▶ **WORK TO COMPLETE**: Check each line of the entries below for the string "used" and state how many lines have it, with no other text.

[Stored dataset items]
[Start of section]
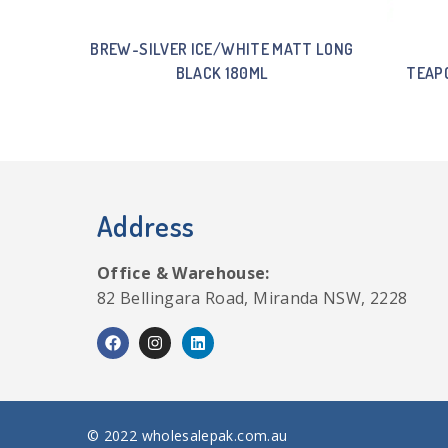
BREW-SILVER ICE/WHITE MATT LONG
BLACK 180ML
TEAPO
Address
Office & Warehouse:
82 Bellingara Road, Miranda NSW, 2228
© 2022 wholesalepak.com.au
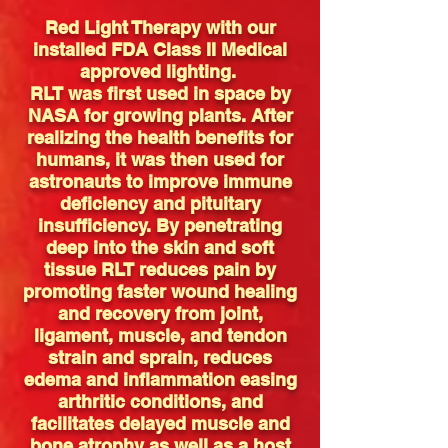
Red Light Therapy with our
installed FDA Class II Medical
approved lighting.
RLT was first used in space by
NASA for growing plants. After
realizing the health benefits for
humans, it was then used for
astronauts to improve immune
deficiency and pituitary
insufficiency. By penetrating
deep into the skin and soft
tissue RLT reduces pain by
promoting faster wound healing
and recovery from joint,
ligament, muscle, and tendon
strain and sprain, reduces
edema and inflammation easing
arthritic conditions, and
facilitates delayed muscle and
bone atrophy as well as a host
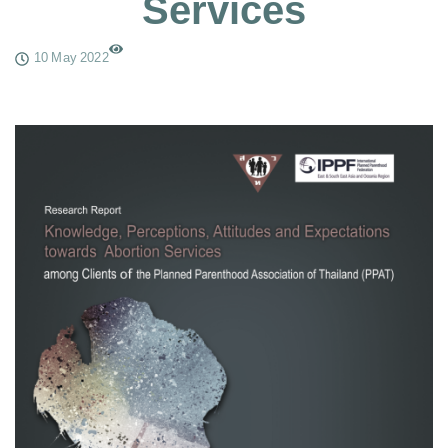
Services
10 May 2022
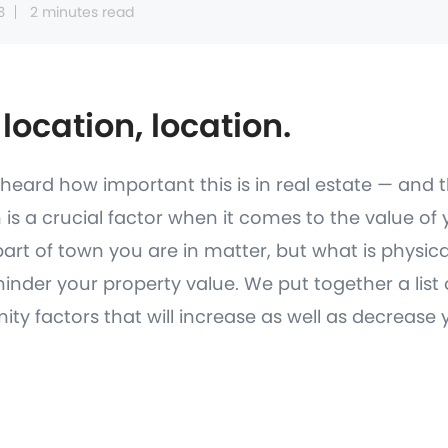
3
2 minutes read
 location, location.
y heard how important this is in real estate — and 
on is a crucial factor when it comes to the value o
art of town you are in matter, but what is physic
hinder your property value. We put together a list
ity factors that will increase as well as decrease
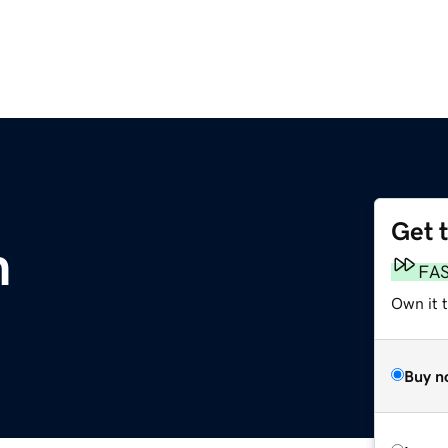
Get 
m
FA
Own it 
Buy n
[End of section]
▶ **YOUR RESPONSE**: 2